PROBLEM TO SOLVE: An exact copy is needed of the lines in the entries below from the line with "UmPortugues.com" up to and including the line with "de que el negocio mantendrá y financiará", and of nothing else. Leave the pictures out.

DATA FOR THE TASK:
····················

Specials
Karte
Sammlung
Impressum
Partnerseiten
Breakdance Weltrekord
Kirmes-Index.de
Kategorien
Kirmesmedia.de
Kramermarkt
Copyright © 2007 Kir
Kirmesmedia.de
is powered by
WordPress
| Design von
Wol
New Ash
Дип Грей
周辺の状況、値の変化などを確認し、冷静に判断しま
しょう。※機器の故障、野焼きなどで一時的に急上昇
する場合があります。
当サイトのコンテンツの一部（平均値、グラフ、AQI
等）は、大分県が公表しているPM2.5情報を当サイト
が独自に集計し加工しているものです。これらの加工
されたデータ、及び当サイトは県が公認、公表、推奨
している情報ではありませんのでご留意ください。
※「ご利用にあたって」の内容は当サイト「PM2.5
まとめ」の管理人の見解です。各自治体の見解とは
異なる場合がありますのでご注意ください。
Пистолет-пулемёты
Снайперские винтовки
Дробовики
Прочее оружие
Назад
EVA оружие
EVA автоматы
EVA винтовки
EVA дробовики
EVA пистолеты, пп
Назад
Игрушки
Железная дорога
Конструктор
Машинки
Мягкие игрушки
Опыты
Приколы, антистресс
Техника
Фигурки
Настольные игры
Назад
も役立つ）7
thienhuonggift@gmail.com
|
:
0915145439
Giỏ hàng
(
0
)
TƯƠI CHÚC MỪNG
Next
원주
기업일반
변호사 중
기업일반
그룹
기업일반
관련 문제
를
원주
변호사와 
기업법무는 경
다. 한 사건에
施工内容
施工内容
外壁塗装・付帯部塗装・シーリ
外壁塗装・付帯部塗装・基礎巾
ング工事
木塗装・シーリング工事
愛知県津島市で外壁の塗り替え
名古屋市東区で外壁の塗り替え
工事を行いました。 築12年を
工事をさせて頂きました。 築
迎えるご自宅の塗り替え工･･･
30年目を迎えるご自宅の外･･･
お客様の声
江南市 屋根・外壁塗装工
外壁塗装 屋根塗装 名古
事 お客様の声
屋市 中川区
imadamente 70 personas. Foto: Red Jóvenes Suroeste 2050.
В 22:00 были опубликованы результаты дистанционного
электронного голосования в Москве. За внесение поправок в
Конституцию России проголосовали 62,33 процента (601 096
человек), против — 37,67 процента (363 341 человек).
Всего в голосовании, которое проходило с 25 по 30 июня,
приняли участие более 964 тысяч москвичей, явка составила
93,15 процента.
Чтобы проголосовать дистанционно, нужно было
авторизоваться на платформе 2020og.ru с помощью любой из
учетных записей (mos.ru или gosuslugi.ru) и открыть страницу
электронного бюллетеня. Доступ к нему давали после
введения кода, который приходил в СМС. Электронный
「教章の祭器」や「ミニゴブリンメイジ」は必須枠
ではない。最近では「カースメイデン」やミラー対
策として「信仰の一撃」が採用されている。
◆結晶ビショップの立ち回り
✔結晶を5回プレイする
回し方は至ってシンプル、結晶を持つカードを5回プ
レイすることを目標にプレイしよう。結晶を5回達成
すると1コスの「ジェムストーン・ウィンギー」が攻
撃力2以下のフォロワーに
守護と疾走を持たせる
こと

····················

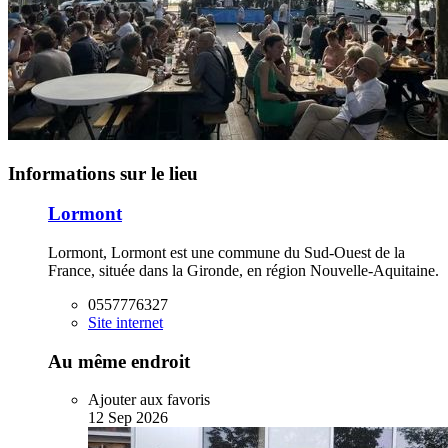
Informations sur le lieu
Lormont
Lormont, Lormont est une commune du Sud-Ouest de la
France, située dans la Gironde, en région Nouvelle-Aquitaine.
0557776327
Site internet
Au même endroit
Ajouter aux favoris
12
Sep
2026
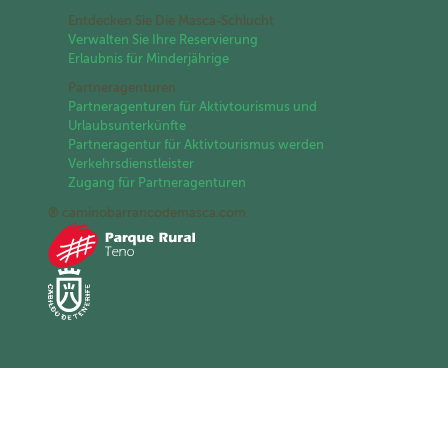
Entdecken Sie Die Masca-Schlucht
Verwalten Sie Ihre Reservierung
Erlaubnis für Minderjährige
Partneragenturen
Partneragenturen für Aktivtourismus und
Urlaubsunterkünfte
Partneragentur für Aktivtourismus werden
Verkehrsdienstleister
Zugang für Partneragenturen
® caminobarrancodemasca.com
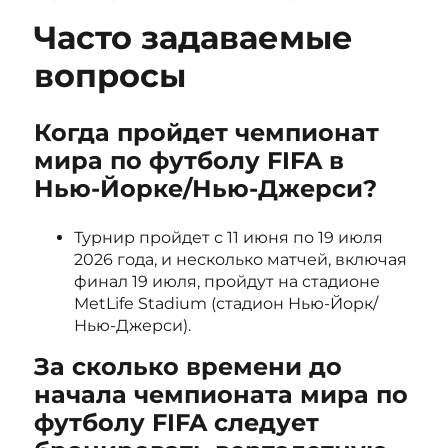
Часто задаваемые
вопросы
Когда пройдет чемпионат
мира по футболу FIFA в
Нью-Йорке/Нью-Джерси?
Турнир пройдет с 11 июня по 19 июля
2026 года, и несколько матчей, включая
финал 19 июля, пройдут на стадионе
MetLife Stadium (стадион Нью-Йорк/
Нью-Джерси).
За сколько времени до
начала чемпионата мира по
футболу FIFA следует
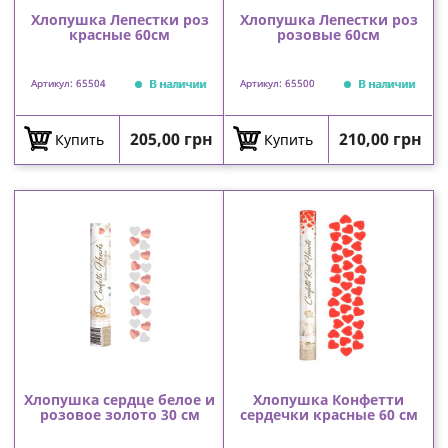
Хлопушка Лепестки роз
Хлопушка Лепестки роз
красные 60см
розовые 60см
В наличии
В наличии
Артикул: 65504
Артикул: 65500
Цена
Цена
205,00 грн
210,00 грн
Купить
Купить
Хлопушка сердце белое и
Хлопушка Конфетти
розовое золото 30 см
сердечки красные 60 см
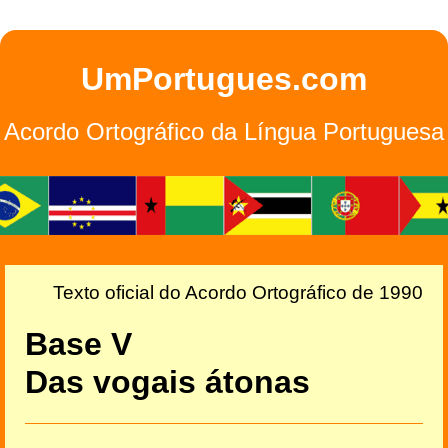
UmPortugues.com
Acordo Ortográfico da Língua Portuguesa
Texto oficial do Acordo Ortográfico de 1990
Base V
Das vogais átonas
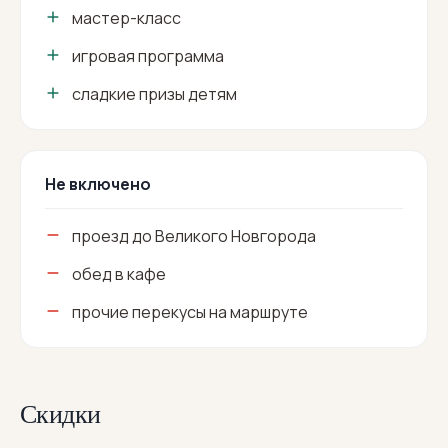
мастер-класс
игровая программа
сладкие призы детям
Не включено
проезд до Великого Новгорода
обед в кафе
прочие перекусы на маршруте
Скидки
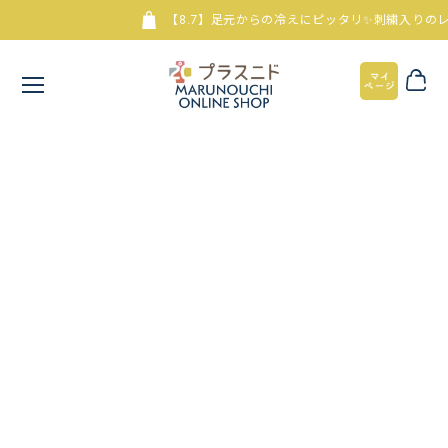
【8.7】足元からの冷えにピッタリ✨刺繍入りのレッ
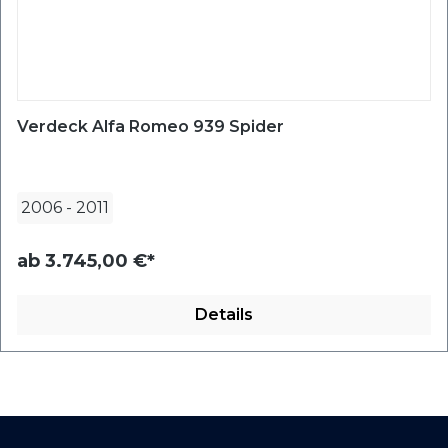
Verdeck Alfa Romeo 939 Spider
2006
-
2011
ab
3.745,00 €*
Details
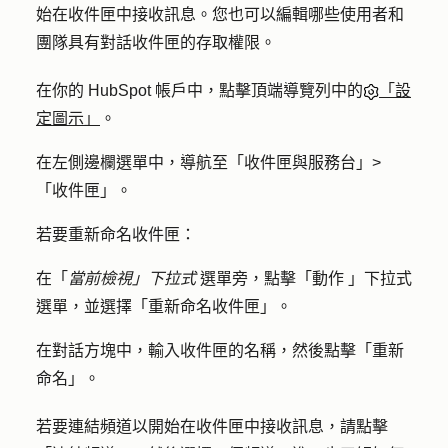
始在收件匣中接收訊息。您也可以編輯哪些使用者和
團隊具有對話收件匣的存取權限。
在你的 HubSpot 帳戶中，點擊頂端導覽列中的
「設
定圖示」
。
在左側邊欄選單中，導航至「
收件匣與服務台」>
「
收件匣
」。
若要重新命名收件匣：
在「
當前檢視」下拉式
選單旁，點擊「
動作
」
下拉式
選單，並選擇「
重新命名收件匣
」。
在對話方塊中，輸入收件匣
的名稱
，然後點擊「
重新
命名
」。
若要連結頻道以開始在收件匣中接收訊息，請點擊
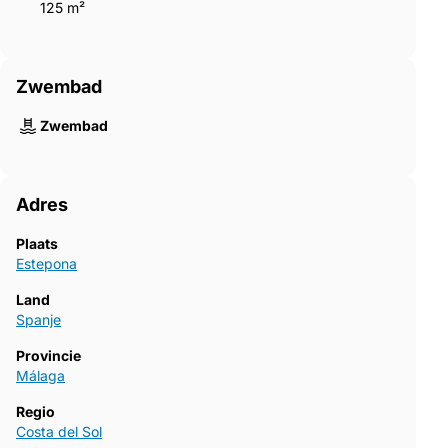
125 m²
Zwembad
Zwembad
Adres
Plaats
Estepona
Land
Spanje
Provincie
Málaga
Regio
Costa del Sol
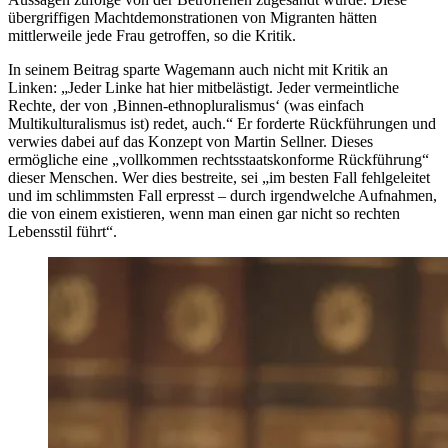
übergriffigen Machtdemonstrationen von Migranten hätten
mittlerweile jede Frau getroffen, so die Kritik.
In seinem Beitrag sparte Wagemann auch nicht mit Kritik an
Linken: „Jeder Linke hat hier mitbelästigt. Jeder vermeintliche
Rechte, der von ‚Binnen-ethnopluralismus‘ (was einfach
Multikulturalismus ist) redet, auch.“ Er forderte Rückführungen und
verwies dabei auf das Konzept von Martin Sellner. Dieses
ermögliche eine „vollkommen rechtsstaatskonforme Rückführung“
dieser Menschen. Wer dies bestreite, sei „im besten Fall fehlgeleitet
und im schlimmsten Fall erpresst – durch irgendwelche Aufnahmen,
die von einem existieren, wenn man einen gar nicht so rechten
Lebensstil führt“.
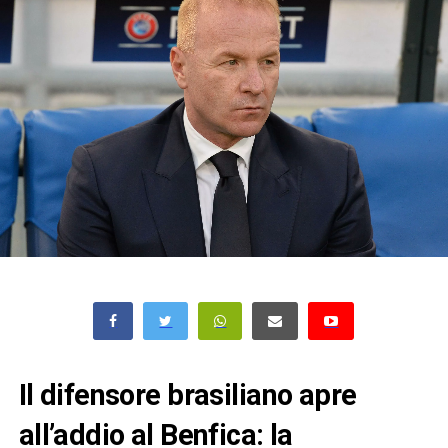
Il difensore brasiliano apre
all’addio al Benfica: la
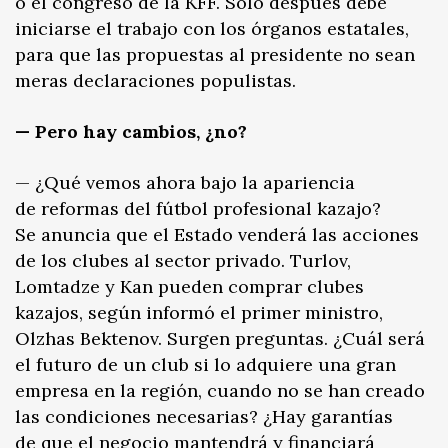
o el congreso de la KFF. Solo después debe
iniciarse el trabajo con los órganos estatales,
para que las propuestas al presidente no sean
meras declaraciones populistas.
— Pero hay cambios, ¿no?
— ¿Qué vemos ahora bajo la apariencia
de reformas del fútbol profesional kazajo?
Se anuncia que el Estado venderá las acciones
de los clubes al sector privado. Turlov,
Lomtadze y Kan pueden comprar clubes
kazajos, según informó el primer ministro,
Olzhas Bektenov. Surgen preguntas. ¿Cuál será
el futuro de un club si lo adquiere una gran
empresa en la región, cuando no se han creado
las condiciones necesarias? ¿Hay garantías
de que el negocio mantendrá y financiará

····················

EXERCISE OUTPUT:
UmPortugues.com
Acordo Ortográfico da Língua Portuguesa
Texto oficial do Acordo Ortográfico de 1990
Base V
Das vogais átonas
мастер-класс
игровая программа
сладкие призы детям
Не включено
проезд до Великого Новгорода
обед в кафе
прочие перекусы на маршруте
Скидки
【8.7】足元からの冷えにピッタリ✨刺繍入りのレッ
Verdeck Alfa Romeo 939 Spider
2006
-
2011
ab
3.745,00 €*
Details
始在收件匣中接收訊息。您也可以編輯哪些使用者和
團隊具有對話收件匣的存取權限。
在你的 HubSpot 帳戶中，點擊頂端導覽列中的
「設
定圖示」
。
在左側邊欄選單中，導航至「
收件匣與服務台」>
「
收件匣
」。
若要重新命名收件匣：
在「
當前檢視」下拉式
選單旁，點擊「
動作
」
下拉式
選單，並選擇「
重新命名收件匣
」。
在對話方塊中，輸入收件匣
的名稱
，然後點擊「
重新
命名
」。
若要連結頻道以開始在收件匣中接收訊息，請點擊
125 m²
Zwembad
Zwembad
Adres
Plaats
Estepona
Land
Spanje
Provincie
Málaga
Regio
Costa del Sol
übergriffigen Machtdemonstrationen von Migranten hätten
mittlerweile jede Frau getroffen, so die Kritik.
In seinem Beitrag sparte Wagemann auch nicht mit Kritik an
Linken: „Jeder Linke hat hier mitbelästigt. Jeder vermeintliche
Rechte, der von ‚Binnen-ethnopluralismus‘ (was einfach
Multikulturalismus ist) redet, auch.“ Er forderte Rückführungen und
verwies dabei auf das Konzept von Martin Sellner. Dieses
ermögliche eine „vollkommen rechtsstaatskonforme Rückführung“
dieser Menschen. Wer dies bestreite, sei „im besten Fall fehlgeleitet
und im schlimmsten Fall erpresst – durch irgendwelche Aufnahmen,
die von einem existieren, wenn man einen gar nicht so rechten
Lebensstil führt“.
Il difensore brasiliano apre
all’addio al Benfica: la
o el congreso de la KFF. Solo después debe
iniciarse el trabajo con los órganos estatales,
para que las propuestas al presidente no sean
meras declaraciones populistas.
— Pero hay cambios, ¿no?
— ¿Qué vemos ahora bajo la apariencia
de reformas del fútbol profesional kazajo?
Se anuncia que el Estado venderá las acciones
de los clubes al sector privado. Turlov,
Lomtadze y Kan pueden comprar clubes
kazajos, según informó el primer ministro,
Olzhas Bektenov. Surgen preguntas. ¿Cuál será
el futuro de un club si lo adquiere una gran
empresa en la región, cuando no se han creado
las condiciones necesarias? ¿Hay garantías
de que el negocio mantendrá y financiará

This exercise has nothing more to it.